DATA EXCERPTS —
--- START ---
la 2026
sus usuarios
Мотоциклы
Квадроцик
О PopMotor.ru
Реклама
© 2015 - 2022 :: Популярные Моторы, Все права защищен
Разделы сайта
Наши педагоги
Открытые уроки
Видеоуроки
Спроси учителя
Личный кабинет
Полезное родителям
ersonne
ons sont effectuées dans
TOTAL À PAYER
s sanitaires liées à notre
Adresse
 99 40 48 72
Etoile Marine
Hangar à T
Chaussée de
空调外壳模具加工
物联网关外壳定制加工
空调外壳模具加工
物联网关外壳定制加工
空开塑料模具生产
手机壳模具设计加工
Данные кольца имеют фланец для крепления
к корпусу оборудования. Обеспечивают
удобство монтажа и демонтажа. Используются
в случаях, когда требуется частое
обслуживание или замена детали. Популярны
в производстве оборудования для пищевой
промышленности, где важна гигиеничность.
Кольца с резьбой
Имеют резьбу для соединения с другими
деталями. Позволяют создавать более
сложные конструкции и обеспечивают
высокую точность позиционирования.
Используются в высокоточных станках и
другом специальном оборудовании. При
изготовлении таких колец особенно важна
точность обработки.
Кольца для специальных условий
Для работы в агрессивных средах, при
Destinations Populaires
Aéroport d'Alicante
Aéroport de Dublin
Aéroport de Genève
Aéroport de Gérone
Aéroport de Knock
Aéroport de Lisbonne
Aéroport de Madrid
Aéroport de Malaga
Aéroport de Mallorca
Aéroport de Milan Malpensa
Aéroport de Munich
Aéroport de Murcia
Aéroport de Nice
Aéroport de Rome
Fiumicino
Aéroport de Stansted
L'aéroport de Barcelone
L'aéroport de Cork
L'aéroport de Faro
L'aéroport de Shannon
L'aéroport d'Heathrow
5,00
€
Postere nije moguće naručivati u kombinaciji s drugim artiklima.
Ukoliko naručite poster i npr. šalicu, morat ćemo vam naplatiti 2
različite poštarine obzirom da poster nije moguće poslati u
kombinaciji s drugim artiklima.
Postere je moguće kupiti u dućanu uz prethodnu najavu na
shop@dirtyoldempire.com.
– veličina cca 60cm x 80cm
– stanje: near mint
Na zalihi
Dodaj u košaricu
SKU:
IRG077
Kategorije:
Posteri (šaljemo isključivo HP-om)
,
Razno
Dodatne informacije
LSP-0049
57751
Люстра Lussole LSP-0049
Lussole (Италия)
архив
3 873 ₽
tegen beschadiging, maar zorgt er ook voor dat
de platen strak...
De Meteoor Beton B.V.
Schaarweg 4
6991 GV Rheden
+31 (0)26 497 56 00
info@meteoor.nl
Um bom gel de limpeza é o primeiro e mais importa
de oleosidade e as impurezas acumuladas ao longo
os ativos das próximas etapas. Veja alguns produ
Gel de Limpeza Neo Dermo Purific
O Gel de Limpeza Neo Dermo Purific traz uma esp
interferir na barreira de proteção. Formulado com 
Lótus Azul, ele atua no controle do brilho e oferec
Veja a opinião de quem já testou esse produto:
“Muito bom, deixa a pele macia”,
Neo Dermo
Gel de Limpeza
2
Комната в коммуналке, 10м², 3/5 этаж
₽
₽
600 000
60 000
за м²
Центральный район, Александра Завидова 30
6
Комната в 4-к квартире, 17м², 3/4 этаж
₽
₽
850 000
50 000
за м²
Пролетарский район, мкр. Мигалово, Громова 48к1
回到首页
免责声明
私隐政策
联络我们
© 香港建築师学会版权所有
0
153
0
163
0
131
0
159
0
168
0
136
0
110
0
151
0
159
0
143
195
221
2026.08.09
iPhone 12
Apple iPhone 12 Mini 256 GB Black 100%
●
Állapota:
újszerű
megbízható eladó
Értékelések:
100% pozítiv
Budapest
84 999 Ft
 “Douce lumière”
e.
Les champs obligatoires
--- END ---
The answer should consist of all lines from the records above that hold the word "kombinaciji".

Postere nije moguće naručivati u kombinaciji s drugim artiklima.
kombinaciji s drugim artiklima.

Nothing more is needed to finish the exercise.